Input for this task:
▬▬▬▬▬▬

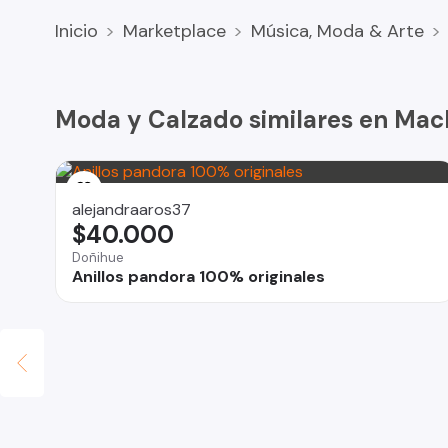
18.3 cm de alto.
Inicio
Marketplace
Música, Moda & Arte
15.24 cm de ancho.
Con garantía.
Se puede pasar a ver sin compromiso.
Retiro en domicilio, despacho gratis por Rancagua-Macha
Moda y Calzado similares en Mac
Ante cualquier duda envíenos un mensaje, es un gusto p
Saludos cordiales.
alejandraaros37
$40.000
Doñihue
Anillos pandora 100% originales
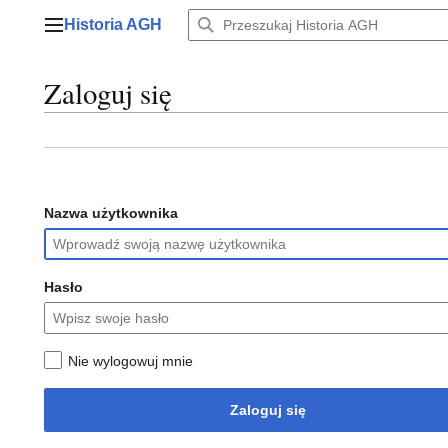
Przejdź
Historia AGH
do
Menu główne
zawartości
Zaloguj się
Nazwa użytkownika
Hasło
Nie wylogowuj mnie
Zaloguj się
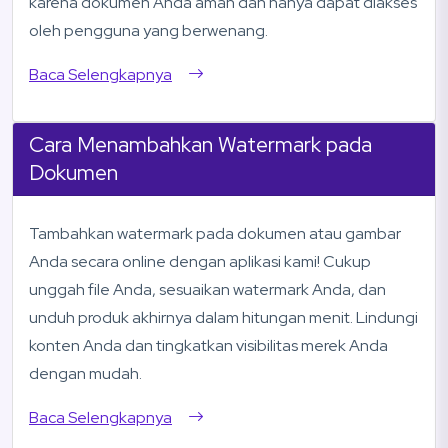
karena dokumen Anda aman dan hanya dapat diakses
oleh pengguna yang berwenang.
Baca Selengkapnya
Cara Menambahkan Watermark pada
Dokumen
Tambahkan watermark pada dokumen atau gambar
Anda secara online dengan aplikasi kami! Cukup
unggah file Anda, sesuaikan watermark Anda, dan
unduh produk akhirnya dalam hitungan menit. Lindungi
konten Anda dan tingkatkan visibilitas merek Anda
dengan mudah.
Baca Selengkapnya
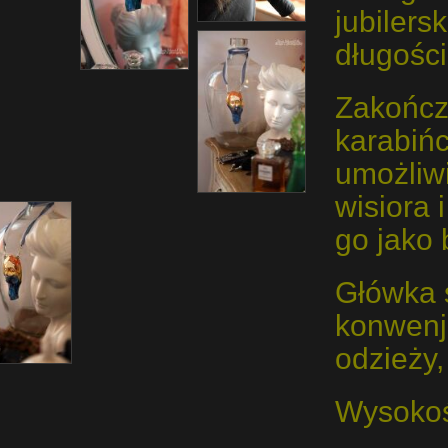
jubilers
długości
Zakończ
karabiń
umożliw
wisiora 
go jako 
Główka 
konwenj
odzieży, 
Wysokoś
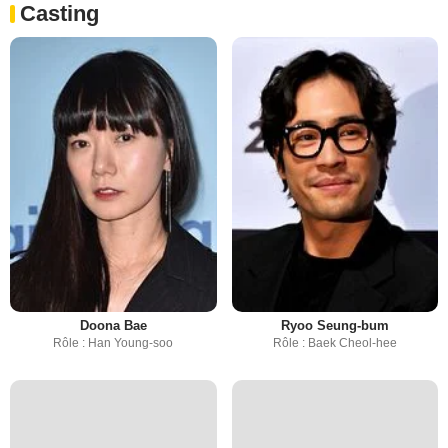
Casting
Doona Bae
Ryoo Seung-bum
Rôle : Han Young-soo
Rôle : Baek Cheol-hee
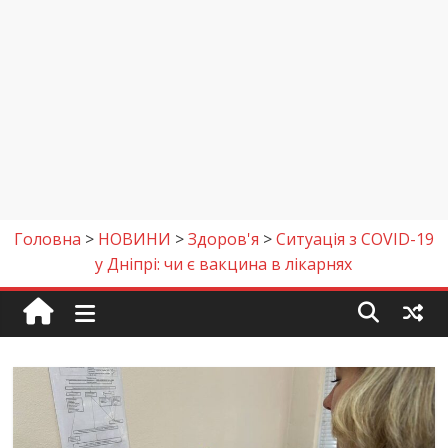
Головна
>
НОВИНИ
>
Здоров'я
>
Ситуація з COVID-19
у Дніпрі: чи є вакцина в лікарнях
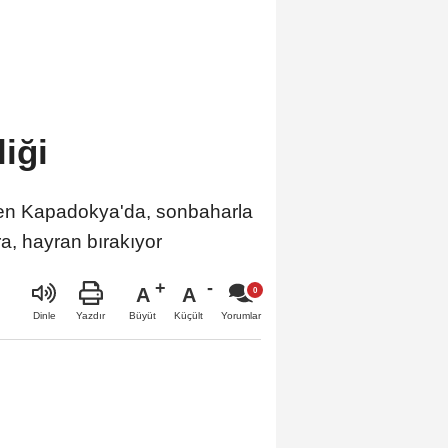
iği
n Kapadokya'da, sonbaharla
a, hayran bırakıyor
A
A
Büyüt
Küçült
Dinle
Yazdır
Yorumlar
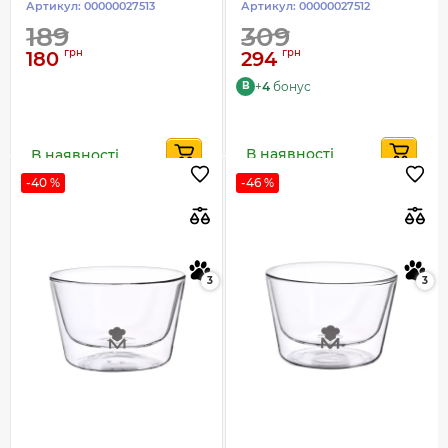
Артикул:
00000027513
Артикул:
00000027512
189
309
грн
грн
180
294
+
4
бонус
B
В наявності
В наявності
-40 %
-46 %
3
3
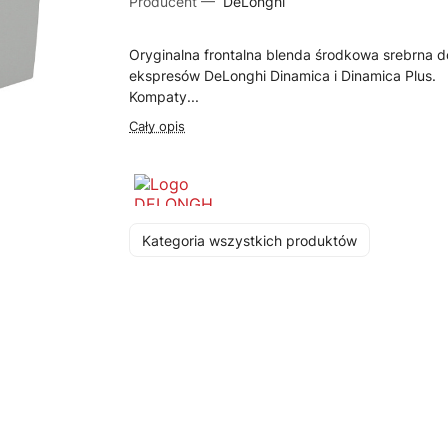
Producent —
DeLonghi
Oryginalna frontalna blenda środkowa srebrna d
ekspresów DeLonghi Dinamica i Dinamica Plus.
Kompaty...
Cały opis
Kategoria wszystkich produktów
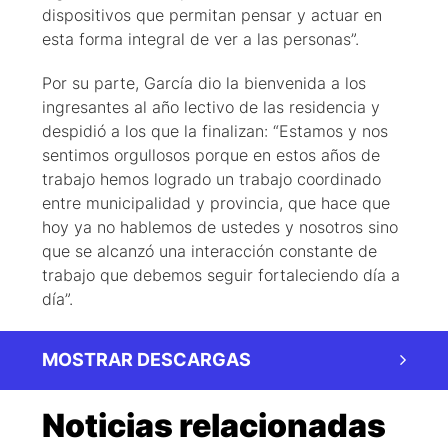
dispositivos que permitan pensar y actuar en
esta forma integral de ver a las personas”.
Por su parte, García dio la bienvenida a los
ingresantes al año lectivo de las residencia y
despidió a los que la finalizan: “Estamos y nos
sentimos orgullosos porque en estos años de
trabajo hemos logrado un trabajo coordinado
entre municipalidad y provincia, que hace que
hoy ya no hablemos de ustedes y nosotros sino
que se alcanzó una interacción constante de
trabajo que debemos seguir fortaleciendo día a
día”.
MOSTRAR DESCARGAS
Noticias relacionadas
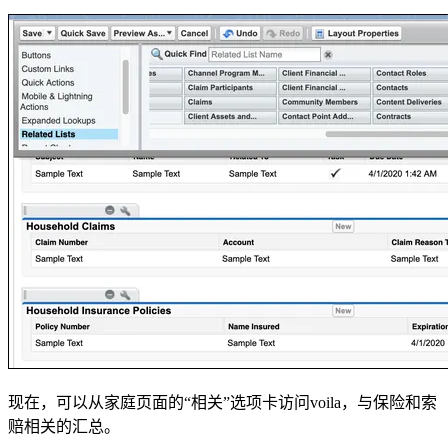
现在，可以从家庭页面的“相关”选项卡访问voila，与保险和索
赔相关的汇总。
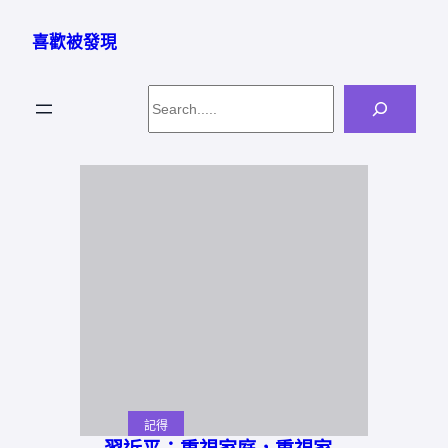
跳
至
喜歡被發現
主
要
Search
內
容
記得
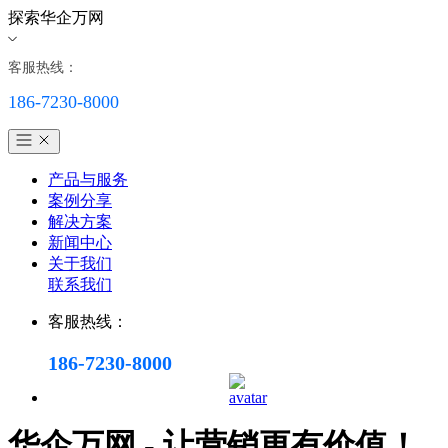
探索华企万网
客服热线：
186-7230-8000
产品与服务
案例分享
解决方案
新闻中心
关于我们
联系我们
客服热线：
186-7230-8000
华企万网 - 让营销更有价值！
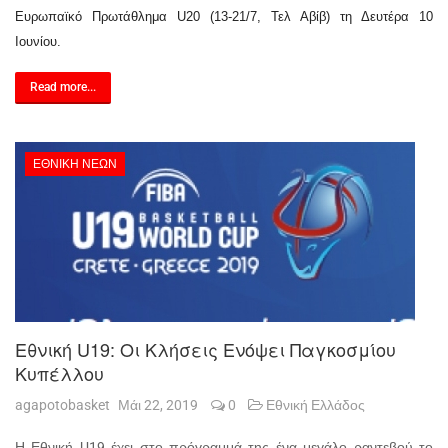
Ευρωπαϊκό Πρωτάθλημα U20 (13-21/7, Τελ Αβίβ) τη Δευτέρα 10
Ιουνίου.
Read more...
ΕΘΝΙΚΉ ΝΈΩΝ
Εθνική U19: Οι Κλήσεις Ενόψει Παγκοσμίου
Κυπέλλου
agapotobasket
Μάι 22, 2019
0
Εθνική Ελλάδος
Η Εθνική
U
19 έχει στο πρόγραμμά της ένα μεγάλο ραντεβού το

▬▬▬▬▬▬

The task:
Which of the lines above contain "dengan"? Return them all.

Response:
Anda secara online dengan aplikasi kami! Cukup
dengan mudah.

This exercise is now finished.